Best-known for its two festivals, the Isle of Wight Festival (June) and Bestival (September), the Isle of Wight is also a sailing hotspot with its numerous regattas, including the high-profile Cowes Week (August). Well-known for its scenic beauty, its endless white cliffs, especially for its chalk stacks, the Needles, east of the island.
The island is located off the south coast of England and can be accessed via ferry from Portsmouth and Southampton. Ryde and Newport are the two main parish towns although most visitors don't tend to visit the island for its urban scene (which is close to non-existent), but for its miles of lush green countryside that provide great terrain for cycling.
The island is also well-known for its royal heritage: Osbourne House and Carisbrooke Castle were Queen Victoria's main residence and where Charles I was held prisoner in the late 1600s).
The Isle of White is a destination of multiple facets - one of the jet-setter during Cowes Week, more of a relaxed, even hippy face during its festivals, and the rest of the year it attracts nature-lovers and hikers from all over the world, but especially from England's southern cities.
The Isle of Wight may not be your most obvious choice for a holiday destination, but it has some great draws such as the range of water sports on offer and its numerous festivals. For travellers considering taking a holiday here, the Isle of Wight Festival (June) and Bestival (September) are worth combining a holiday with. Cowes Week (August) is also one of the most impressive regattas you will see in the world - brace yourself for the jet-setter atmopshere during the race.

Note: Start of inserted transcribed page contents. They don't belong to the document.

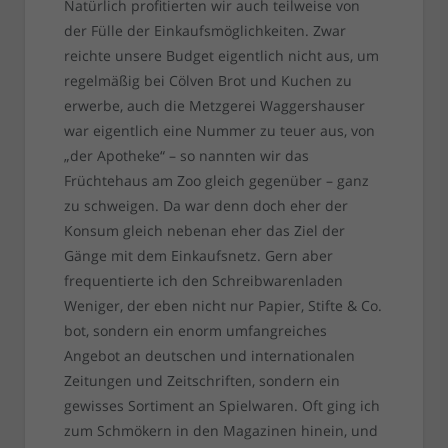
Natürlich profitierten wir auch teilweise von
der Fülle der Einkaufsmöglichkeiten. Zwar
reichte unsere Budget eigentlich nicht aus, um
regelmäßig bei Cölven Brot und Kuchen zu
erwerbe, auch die Metzgerei Waggershauser
war eigentlich eine Nummer zu teuer aus, von
„der Apotheke“ – so nannten wir das
Früchtehaus am Zoo gleich gegenüber – ganz
zu schweigen. Da war denn doch eher der
Konsum gleich nebenan eher das Ziel der
Gänge mit dem Einkaufsnetz. Gern aber
frequentierte ich den Schreibwarenladen
Weniger, der eben nicht nur Papier, Stifte & Co.
bot, sondern ein enorm umfangreiches
Angebot an deutschen und internationalen
Zeitungen und Zeitschriften, sondern ein
gewisses Sortiment an Spielwaren. Oft ging ich
zum Schmökern in den Magazinen hinein, und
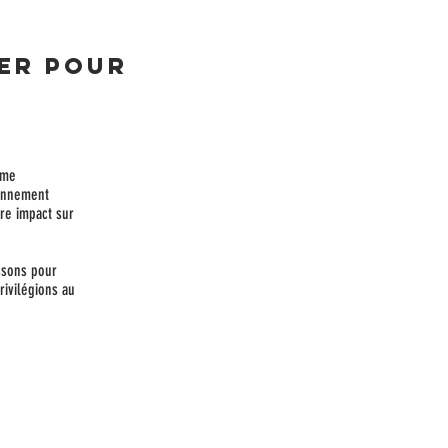
er pour
ème
ronnement
re impact sur
ssons pour
rivilégions au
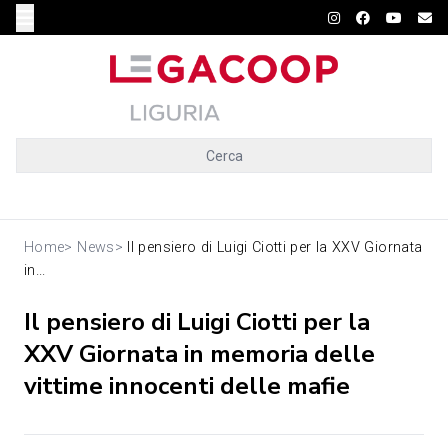
Cerca
Home
>
News
>
Il pensiero di Luigi Ciotti per la XXV Giornata
in...
Il pensiero di Luigi Ciotti per la
XXV Giornata in memoria delle
vittime innocenti delle mafie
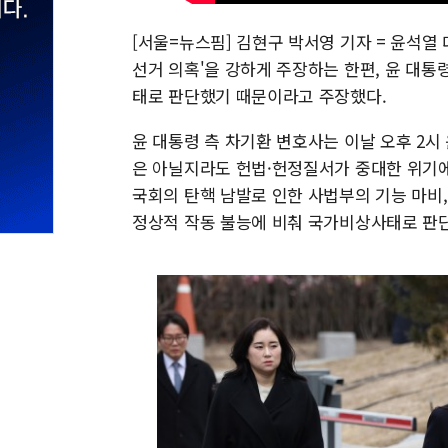
[서울=뉴스핌] 김현구 박서영 기자 = 윤석열
선거 의혹'을 강하게 주장하는 한편, 윤 대
태로 판단했기 때문이라고 주장했다.
윤 대통령 측 차기환 변호사는 이날 오후 2시
은 아닐지라도 헌법·헌정질서가 중대한 위기에 
국회의 탄핵 남발로 인한 사법부의 기능 마비,
정상적 작동 불능에 비춰 국가비상사태로 판단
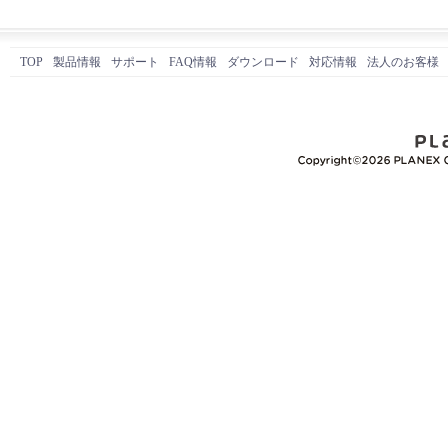
TOP
製品情報
サポート
FAQ情報
ダウンロード
対応情報
法人のお客様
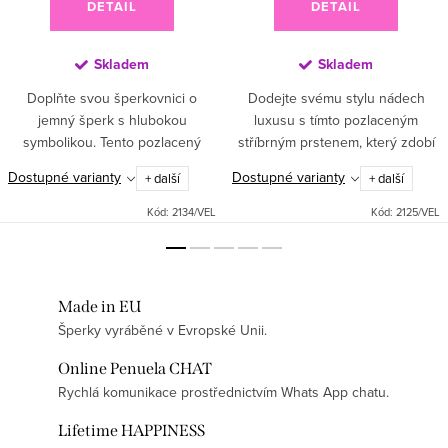
DETAIL
DETAIL
Skladem
Skladem
Doplňte svou šperkovnici o
Dodejte svému stylu nádech
jemný šperk s hlubokou
luxusu s tímto pozlaceným
symbolikou. Tento pozlacený
stříbrným prstenem, který zdobí
stříbrný prsten zdobí elegantní
zářivé modré zirkony doplněné
Dostupné varianty
Dostupné varianty
+ další
+ další
hvězdička osázená třpytivými
jemnými čirými zirkony. Sytě
čirými zirkony, která symbolizuje...
modré kameny připomínající
Kód:
2134/VEL
Kód:
2125/VEL
safír...
Made in EU
Šperky vyráběné v Evropské Unii.
Online Penuela CHAT
Rychlá komunikace prostřednictvím Whats App chatu.
Lifetime HAPPINESS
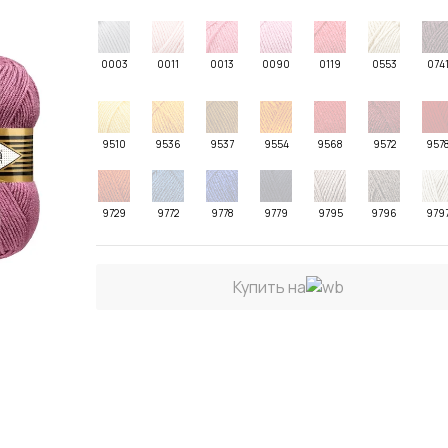
0003
0011
0013
0090
0119
0553
074
9510
9536
9537
9554
9568
9572
957
9729
9772
9778
9779
9795
9796
979
Купить на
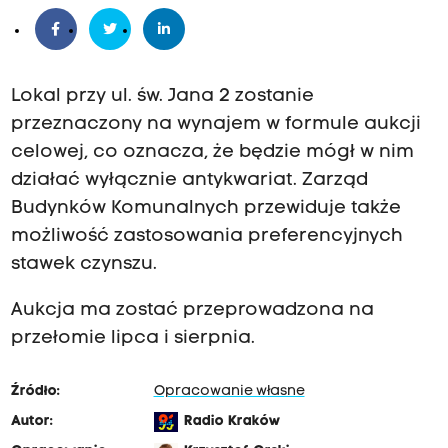
Lokal przy ul. św. Jana 2 zostanie
przeznaczony na wynajem w formule aukcji
celowej, co oznacza, że będzie mógł w nim
działać wyłącznie antykwariat. Zarząd
Budynków Komunalnych przewiduje także
możliwość zastosowania preferencyjnych
stawek czynszu.
Aukcja ma zostać przeprowadzona na
przełomie lipca i sierpnia.
Źródło:
Opracowanie własne
Autor:
Radio Kraków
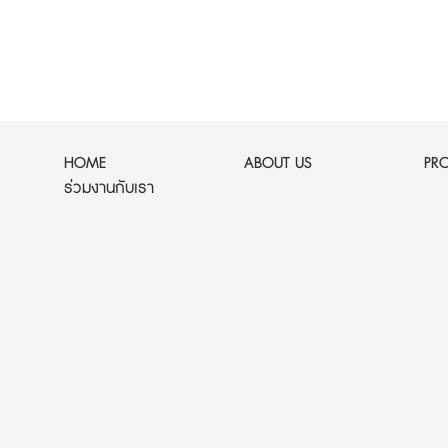
HOME
ABOUT US
PR
ร่วมงานกับเรา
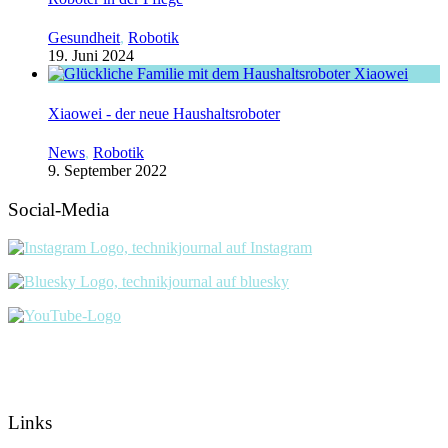
Gesundheit
,
Robotik
19. Juni 2024
Xiaowei - der neue Haushaltsroboter
News
,
Robotik
9. September 2022
Social-Media
Links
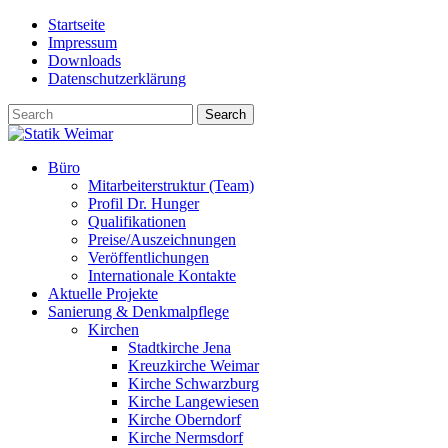
Skip
Startseite
to
Impressum
content
Downloads
Datenschutzerklärung
Büro
Mitarbeiterstruktur (Team)
Profil Dr. Hunger
Qualifikationen
Preise/Auszeichnungen
Veröffentlichungen
Internationale Kontakte
Aktuelle Projekte
Sanierung & Denkmalpflege
Kirchen
Stadtkirche Jena
Kreuzkirche Weimar
Kirche Schwarzburg
Kirche Langewiesen
Kirche Oberndorf
Kirche Nermsdorf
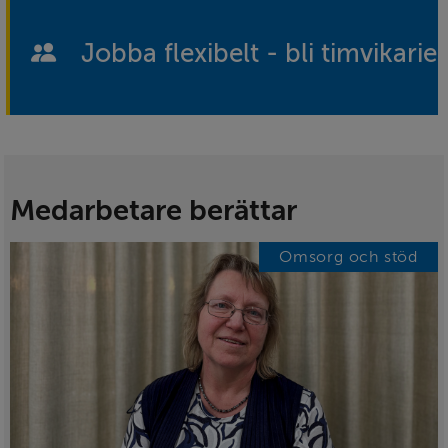
Jobba flexibelt - bli timvikarie
Medarbetare berättar
Visar 2 av 2 nyheter
Omsorg och stöd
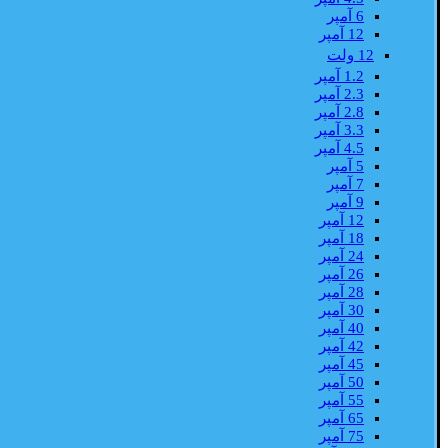
6 آمپر
12 آمپر
12 ولت
1.2 آمپر
2.3 آمپر
2.8 آمپر
3.3 آمپر
4.5 آمپر
5 آمپر
7 آمپر
9 آمپر
12 آمپر
18 آمپر
24 آمپر
26 آمپر
28 آمپر
30 آمپر
40 آمپر
42 آمپر
45 آمپر
50 آمپر
55 آمپر
65 آمپر
75 آمپر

The island is also renowned for its dinausaur fossils, which can still be found today.
The most popular places of interest are Sandown and Shanklin along the eastern coast for their beaches, however these areas do tend to get a little crowded over the summer, especially during the festivals going on. The best place to head to if you want a cross between getting away from it all and touristic infrastructure is Whitecliff Bay in Bembridge, also east. There is a campsite here with cabins and tents. The beach, Whitecliff Bay is mainly shingle, but there tends to be fewer people here - a perfect spot for tea and scones at the tiny blue beach shack that sits along the beach. For travellers wanting to feel at one with nature, there are a number of places to explore, including Alum Bay, renowned for its multicoloured sand (close to the Needles), and a number of gorges like Blackgang Chine and Shanklin.
As there is hardly any public transport on the island and is very expensive, therefore travellers should consider renting a car or bike for the duration of their stay.
Avoid venturing out after dark on a bike without appropriate safety gear as the roads are poorly lit and often are not lit at all, which is extremely dangerous.
There isn't really anything typical of the area to try that differs from the mainland apart from the range of fresh fish available all over the island in its pubs and restaurants.
As with things to try there isn't anything particular to bring back from the Isle of Wight that you cannot get on the mainland. Travellers should satisfy themselves with a refreshed body and mind.